The interior features shops and replicas of the show’s set, which is set in the fictional US town of Hawkins, Indiana, with its dark-mirror underworld that the preteen protagonists call the “Upside Down”.
You can ride your bike just like the kids at Hawkins.
Patrons can take photos next to the play’s signature Demogorgon monster while songs from the show, such as Kate Bush’s “Running Up That Hill,” play in the background.
Diners can focus on food inspired by the show, such as squid-ink pasta arranged like monster heads or Eleven’s waffles, a star character with psychic powers.
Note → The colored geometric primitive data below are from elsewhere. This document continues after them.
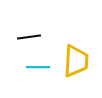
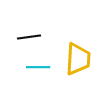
yellow trapezoid: moved 2 px right, 2 px up
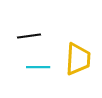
black line: moved 1 px up
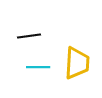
yellow trapezoid: moved 1 px left, 4 px down
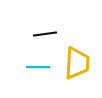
black line: moved 16 px right, 2 px up
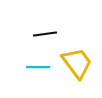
yellow trapezoid: rotated 40 degrees counterclockwise
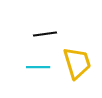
yellow trapezoid: rotated 20 degrees clockwise
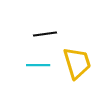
cyan line: moved 2 px up
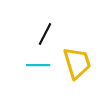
black line: rotated 55 degrees counterclockwise
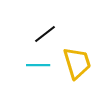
black line: rotated 25 degrees clockwise
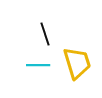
black line: rotated 70 degrees counterclockwise
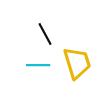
black line: rotated 10 degrees counterclockwise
To reduce the risk of spreading COVID-19, which is now hitting Japan in record numbers, visitors to the cafe must make reservations and only 20 people are allowed in every hour.
“Every day at midnight, I’m trying to book a table on my phone,” said 29-year-old mother Kimiko Nakae. “Finally there’s an opening today because someone canceled the reservation.”
In the corner, see the show’s famous alphabet string lights.
Tokyo has a long tradition of themed restaurants and cafes, featuring everything from ninja waiters and exotic animals to vampire-inspired cuisine.
But like many tourism-focused businesses, the sector has been hit hard by the pandemic. Lockup, a chain of haunted prison eateries, ended a 23-year run when its final location closed last month, joining the fate of the famed Robot Restaurant in Kabukicho’s red-light district. March 2020.